_Task requirements_:
Each record below must be reproduced exactly as it reads, with its images omitted.

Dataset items
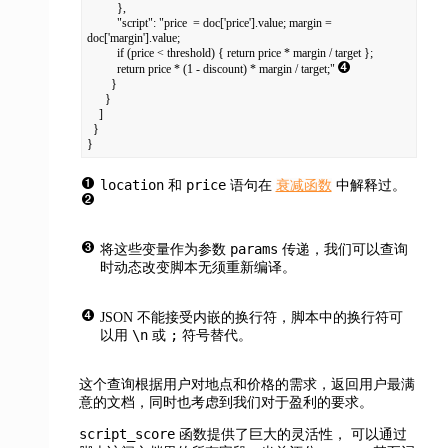
          },

          "script": "price  = doc['price'].value; margin = 
doc['margin'].value;

          if (price < threshold) { return price * margin / target };

          return price * (1 - discount) * margin / target;" 
        }

      }

    ]

  }

}
location
price
和
语句在
衰减函数
中解释过。
params
将这些变量作为参数
传递，我们可以查询
时动态改变脚本无须重新编译。
JSON 不能接受内嵌的换行符，脚本中的换行符可
\n
;
以用
或
符号替代。
这个查询根据用户对地点和价格的需求，返回用户最满
意的文档，同时也考虑到我们对于盈利的要求。
script_score
函数提供了巨大的灵活性，
可以通过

_Answer to the problem_:
          },

          "script": "price  = doc['price'].value; margin = 
doc['margin'].value;

          if (price < threshold) { return price * margin / target };

          return price * (1 - discount) * margin / target;" 
        }

      }

    ]

  }

}
location
price
和
语句在
衰减函数
中解释过。
params
将这些变量作为参数
传递，我们可以查询
时动态改变脚本无须重新编译。
JSON 不能接受内嵌的换行符，脚本中的换行符可
\n
;
以用
或
符号替代。
这个查询根据用户对地点和价格的需求，返回用户最满
意的文档，同时也考虑到我们对于盈利的要求。
script_score
函数提供了巨大的灵活性，
可以通过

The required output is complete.